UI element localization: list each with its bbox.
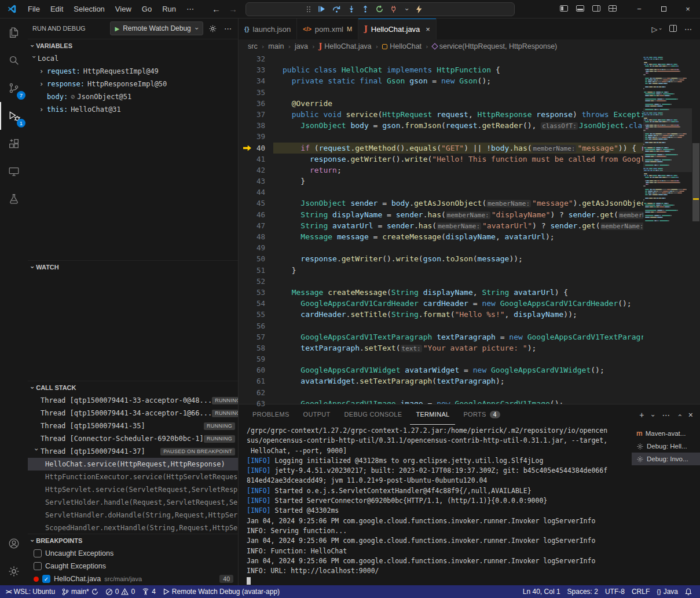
- variables-section-header[interactable]: › VARIABLES: [28, 39, 238, 52]
- status-problems[interactable]: 00: [102, 585, 138, 598]
- code-line[interactable]: Message message = createMessage(displayN…: [273, 231, 643, 242]
- code-line[interactable]: public void service(HttpRequest request,…: [273, 109, 643, 120]
- status-remote[interactable]: ><WSL: Ubuntu: [2, 585, 58, 598]
- tab-launch.json[interactable]: {}launch.json: [239, 19, 297, 39]
- tab-HelloChat.java[interactable]: JHelloChat.java×: [358, 19, 437, 39]
- code-line[interactable]: JsonObject sender = body.getAsJsonObject…: [273, 198, 643, 209]
- line-number[interactable]: 63: [239, 398, 273, 409]
- code-line[interactable]: @Override: [273, 98, 643, 109]
- code-line[interactable]: return;: [273, 165, 643, 176]
- activity-explorer[interactable]: [0, 19, 28, 46]
- code-line[interactable]: }: [273, 176, 643, 187]
- line-number[interactable]: 39: [239, 131, 273, 142]
- variable-row[interactable]: ›response:HttpResponseImpl@50: [28, 78, 238, 90]
- status-indentation[interactable]: Spaces: 2: [564, 585, 602, 598]
- more-actions-icon[interactable]: ⋯: [222, 24, 233, 33]
- chevron-up-button[interactable]: ›: [677, 410, 681, 420]
- status-notifications[interactable]: [681, 585, 695, 598]
- code-line[interactable]: cardHeader.setTitle(String.format("Hello…: [273, 309, 643, 320]
- breadcrumb-item[interactable]: JHelloChat.java: [319, 42, 372, 50]
- code-line[interactable]: [273, 387, 643, 398]
- continue-icon[interactable]: [318, 5, 325, 13]
- code-line[interactable]: [273, 187, 643, 198]
- scrollbar-thumb[interactable]: [692, 143, 699, 221]
- breadcrumb-item[interactable]: main: [268, 42, 284, 50]
- line-number[interactable]: 38: [239, 120, 273, 131]
- line-number[interactable]: 62: [239, 387, 273, 398]
- line-number[interactable]: 59: [239, 353, 273, 364]
- step-into-icon[interactable]: [348, 5, 355, 13]
- watch-section-header[interactable]: › WATCH: [28, 261, 238, 274]
- stack-frame[interactable]: ScopedHandler.nextHandle(String,Request,…: [28, 522, 238, 534]
- panel-tab-output[interactable]: OUTPUT: [298, 404, 336, 425]
- line-number[interactable]: 34: [239, 75, 273, 86]
- code-line[interactable]: [273, 53, 643, 64]
- line-number[interactable]: 32: [239, 53, 273, 64]
- menu-overflow[interactable]: ⋯: [181, 1, 199, 18]
- breakpoint-row[interactable]: Caught Exceptions: [28, 560, 238, 573]
- code-line[interactable]: if (request.getMethod().equals("GET") ||…: [273, 143, 643, 154]
- run-java-button[interactable]: ▷›: [652, 25, 662, 34]
- code-line[interactable]: String avatarUrl = sender.has(memberName…: [273, 220, 643, 231]
- start-debug-icon[interactable]: ▶: [115, 25, 119, 32]
- activity-search[interactable]: [0, 46, 28, 74]
- status-language-mode[interactable]: {}Java: [653, 585, 681, 598]
- line-number[interactable]: 43: [239, 176, 273, 187]
- code-line[interactable]: GoogleAppsCardV1CardHeader cardHeader = …: [273, 298, 643, 309]
- line-number[interactable]: 40: [239, 143, 273, 154]
- code-line[interactable]: [273, 131, 643, 142]
- start-debug-dropdown[interactable]: ▶ Remote Watch Debug ›: [110, 21, 203, 35]
- command-center[interactable]: ›: [245, 2, 515, 16]
- code-line[interactable]: GoogleAppsCardV1TextParagraph textParagr…: [273, 331, 643, 342]
- line-number[interactable]: 48: [239, 231, 273, 242]
- code-line[interactable]: JsonObject body = gson.fromJson(request.…: [273, 120, 643, 131]
- gear-icon[interactable]: [207, 24, 219, 33]
- line-number[interactable]: 54: [239, 298, 273, 309]
- code-content[interactable]: public class HelloChat implements HttpFu…: [273, 53, 643, 404]
- panel-tab-terminal[interactable]: TERMINAL: [410, 404, 455, 425]
- status-ports-forwarded[interactable]: 4: [138, 585, 159, 598]
- line-number[interactable]: 52: [239, 276, 273, 287]
- minimap[interactable]: [643, 53, 692, 404]
- callstack-thread[interactable]: ›Thread [qtp1500079441-35]RUNNING: [28, 420, 238, 432]
- minimize-button[interactable]: −: [627, 0, 651, 18]
- variable-row[interactable]: ›this:HelloChat@31: [28, 103, 238, 116]
- line-number[interactable]: 56: [239, 320, 273, 331]
- close-button[interactable]: ×: [676, 0, 700, 18]
- activity-accounts[interactable]: [0, 530, 28, 557]
- breadcrumb-item[interactable]: java: [295, 42, 308, 50]
- menu-file[interactable]: File: [23, 1, 45, 18]
- menu-edit[interactable]: Edit: [45, 1, 68, 18]
- checkbox[interactable]: [34, 549, 42, 557]
- stack-frame[interactable]: HttpFunctionExecutor.service(HttpServlet…: [28, 471, 238, 483]
- breakpoint-row[interactable]: ✓HelloChat.javasrc/main/java40: [28, 573, 238, 585]
- code-line[interactable]: String displayName = sender.has(memberNa…: [273, 209, 643, 220]
- activity-settings[interactable]: [0, 557, 28, 585]
- activity-testing[interactable]: [0, 185, 28, 213]
- breadcrumb-item[interactable]: HelloChat: [382, 42, 422, 50]
- activity-remote-explorer[interactable]: [0, 158, 28, 185]
- terminal-list-item[interactable]: Debug: Hell...: [632, 440, 700, 453]
- code-line[interactable]: [273, 242, 643, 253]
- code-line[interactable]: response.getWriter().write(gson.toJson(m…: [273, 253, 643, 264]
- code-line[interactable]: avatarWidget.setTextParagraph(textParagr…: [273, 375, 643, 386]
- stack-frame[interactable]: ServletHolder.handle(Request,ServletRequ…: [28, 496, 238, 509]
- chevron-down-icon[interactable]: ›: [405, 5, 409, 13]
- lazy-eval-icon[interactable]: ⊘: [71, 93, 75, 101]
- close-tab-icon[interactable]: ×: [426, 25, 430, 34]
- menu-view[interactable]: View: [110, 1, 137, 18]
- line-number[interactable]: 42: [239, 165, 273, 176]
- code-line[interactable]: textParagraph.setText(text:"Your avatar …: [273, 342, 643, 353]
- variable-row[interactable]: ›body:⊘JsonObject@51: [28, 90, 238, 103]
- code-line[interactable]: [273, 87, 643, 98]
- call-stack-section-header[interactable]: › CALL STACK: [28, 381, 238, 394]
- line-number[interactable]: 57: [239, 331, 273, 342]
- callstack-thread[interactable]: ›Thread [qtp1500079441-34-acceptor-1@66.…: [28, 407, 238, 420]
- back-arrow-icon[interactable]: ←: [212, 4, 221, 14]
- chevron-down-button[interactable]: ›: [651, 410, 655, 420]
- panel-tab-ports[interactable]: PORTS4: [457, 404, 505, 425]
- callstack-thread[interactable]: ›Thread [qtp1500079441-33-acceptor-0@48.…: [28, 394, 238, 407]
- menu-go[interactable]: Go: [137, 1, 157, 18]
- line-number[interactable]: 36: [239, 98, 273, 109]
- status-eol[interactable]: CRLF: [628, 585, 653, 598]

Description of the task: What you return should be all of the material above, exactly, and none of its pictures.

Output for this task:
UI element localization: list each with its bbox.
- variables-section-header[interactable]: › VARIABLES: [28, 39, 238, 52]
- status-problems[interactable]: 00: [102, 585, 138, 598]
- code-line[interactable]: Message message = createMessage(displayN…: [273, 231, 643, 242]
- code-line[interactable]: public void service(HttpRequest request,…: [273, 109, 643, 120]
- status-remote[interactable]: ><WSL: Ubuntu: [2, 585, 58, 598]
- tab-launch.json[interactable]: {}launch.json: [239, 19, 297, 39]
- tab-HelloChat.java[interactable]: JHelloChat.java×: [358, 19, 437, 39]
- code-line[interactable]: JsonObject sender = body.getAsJsonObject…: [273, 198, 643, 209]
- line-number[interactable]: 63: [239, 398, 273, 409]
- code-line[interactable]: @Override: [273, 98, 643, 109]
- code-line[interactable]: return;: [273, 165, 643, 176]
- activity-explorer[interactable]: [0, 19, 28, 46]
- code-line[interactable]: }: [273, 176, 643, 187]
- line-number[interactable]: 39: [239, 131, 273, 142]
- variable-row[interactable]: ›response:HttpResponseImpl@50: [28, 78, 238, 90]
- status-indentation[interactable]: Spaces: 2: [564, 585, 602, 598]
- more-actions-icon[interactable]: ⋯: [222, 24, 233, 33]
- chevron-up-button[interactable]: ›: [677, 410, 681, 420]
- status-notifications[interactable]: [681, 585, 695, 598]
- code-line[interactable]: cardHeader.setTitle(String.format("Hello…: [273, 309, 643, 320]
- breadcrumb-item[interactable]: JHelloChat.java: [319, 42, 372, 50]
- code-line[interactable]: [273, 387, 643, 398]
- continue-icon[interactable]: [318, 5, 325, 13]
- code-line[interactable]: [273, 187, 643, 198]
- scrollbar-thumb[interactable]: [692, 143, 699, 221]
- breadcrumb-item[interactable]: main: [268, 42, 284, 50]
- line-number[interactable]: 38: [239, 120, 273, 131]
- line-number[interactable]: 62: [239, 387, 273, 398]
- line-number[interactable]: 59: [239, 353, 273, 364]
- step-into-icon[interactable]: [348, 5, 355, 13]
- watch-section-header[interactable]: › WATCH: [28, 261, 238, 274]
- stack-frame[interactable]: ScopedHandler.nextHandle(String,Request,…: [28, 522, 238, 534]
- panel-tab-output[interactable]: OUTPUT: [298, 404, 336, 425]
- line-number[interactable]: 34: [239, 75, 273, 86]
- code-line[interactable]: [273, 53, 643, 64]
- line-number[interactable]: 32: [239, 53, 273, 64]
- menu-overflow[interactable]: ⋯: [181, 1, 199, 18]
- breakpoint-row[interactable]: Caught Exceptions: [28, 560, 238, 573]
- code-line[interactable]: if (request.getMethod().equals("GET") ||…: [273, 143, 643, 154]
- run-java-button[interactable]: ▷›: [652, 25, 662, 34]
- code-line[interactable]: String avatarUrl = sender.has(memberName…: [273, 220, 643, 231]
- start-debug-icon[interactable]: ▶: [115, 25, 119, 32]
- activity-search[interactable]: [0, 46, 28, 74]
- status-language-mode[interactable]: {}Java: [653, 585, 681, 598]
- line-number[interactable]: 43: [239, 176, 273, 187]
- code-line[interactable]: GoogleAppsCardV1CardHeader cardHeader = …: [273, 298, 643, 309]
- line-number[interactable]: 40: [239, 143, 273, 154]
- code-line[interactable]: [273, 131, 643, 142]
- start-debug-dropdown[interactable]: ▶ Remote Watch Debug ›: [110, 21, 203, 35]
- command-center[interactable]: ›: [245, 2, 515, 16]
- code-line[interactable]: GoogleAppsCardV1TextParagraph textParagr…: [273, 331, 643, 342]
- line-number[interactable]: 48: [239, 231, 273, 242]
- code-line[interactable]: JsonObject body = gson.fromJson(request.…: [273, 120, 643, 131]
- gear-icon[interactable]: [207, 24, 219, 33]
- line-number[interactable]: 54: [239, 298, 273, 309]
- code-content[interactable]: public class HelloChat implements HttpFu…: [273, 53, 643, 404]
- panel-tab-terminal[interactable]: TERMINAL: [410, 404, 455, 425]
- status-ports-forwarded[interactable]: 4: [138, 585, 159, 598]
- line-number[interactable]: 52: [239, 276, 273, 287]
- minimap[interactable]: [643, 53, 692, 404]
- callstack-thread[interactable]: ›Thread [qtp1500079441-35]RUNNING: [28, 420, 238, 432]
- minimize-button[interactable]: −: [627, 0, 651, 18]
- variable-row[interactable]: ›this:HelloChat@31: [28, 103, 238, 116]
- line-number[interactable]: 56: [239, 320, 273, 331]
- close-button[interactable]: ×: [676, 0, 700, 18]
- activity-accounts[interactable]: [0, 530, 28, 557]
- breadcrumb-item[interactable]: java: [295, 42, 308, 50]
- menu-file[interactable]: File: [23, 1, 45, 18]
- menu-edit[interactable]: Edit: [45, 1, 68, 18]
- checkbox[interactable]: [34, 549, 42, 557]
- stack-frame[interactable]: HttpFunctionExecutor.service(HttpServlet…: [28, 471, 238, 483]
- breakpoint-row[interactable]: ✓HelloChat.javasrc/main/java40: [28, 573, 238, 585]
- code-line[interactable]: String displayName = sender.has(memberNa…: [273, 209, 643, 220]
- activity-settings[interactable]: [0, 557, 28, 585]
- activity-testing[interactable]: [0, 185, 28, 213]
- breadcrumb-item[interactable]: HelloChat: [382, 42, 422, 50]
- activity-remote-explorer[interactable]: [0, 158, 28, 185]
- terminal-list-item[interactable]: Debug: Hell...: [632, 440, 700, 453]
- code-line[interactable]: [273, 242, 643, 253]
- code-line[interactable]: response.getWriter().write(gson.toJson(m…: [273, 253, 643, 264]
- code-line[interactable]: avatarWidget.setTextParagraph(textParagr…: [273, 375, 643, 386]
- stack-frame[interactable]: ServletHolder.handle(Request,ServletRequ…: [28, 496, 238, 509]
- chevron-down-icon[interactable]: ›: [405, 5, 409, 13]
- lazy-eval-icon[interactable]: ⊘: [71, 93, 75, 101]
- close-tab-icon[interactable]: ×: [426, 25, 430, 34]
- menu-view[interactable]: View: [110, 1, 137, 18]
- line-number[interactable]: 42: [239, 165, 273, 176]
- code-line[interactable]: textParagraph.setText(text:"Your avatar …: [273, 342, 643, 353]
- variable-row[interactable]: ›body:⊘JsonObject@51: [28, 90, 238, 103]
- code-line[interactable]: [273, 87, 643, 98]
- call-stack-section-header[interactable]: › CALL STACK: [28, 381, 238, 394]
- line-number[interactable]: 57: [239, 331, 273, 342]
- callstack-thread[interactable]: ›Thread [qtp1500079441-34-acceptor-1@66.…: [28, 407, 238, 420]
- back-arrow-icon[interactable]: ←: [212, 4, 221, 14]
- chevron-down-button[interactable]: ›: [651, 410, 655, 420]
- panel-tab-ports[interactable]: PORTS4: [457, 404, 505, 425]
- callstack-thread[interactable]: ›Thread [qtp1500079441-33-acceptor-0@48.…: [28, 394, 238, 407]
- menu-go[interactable]: Go: [137, 1, 157, 18]
- line-number[interactable]: 36: [239, 98, 273, 109]
- status-eol[interactable]: CRLF: [628, 585, 653, 598]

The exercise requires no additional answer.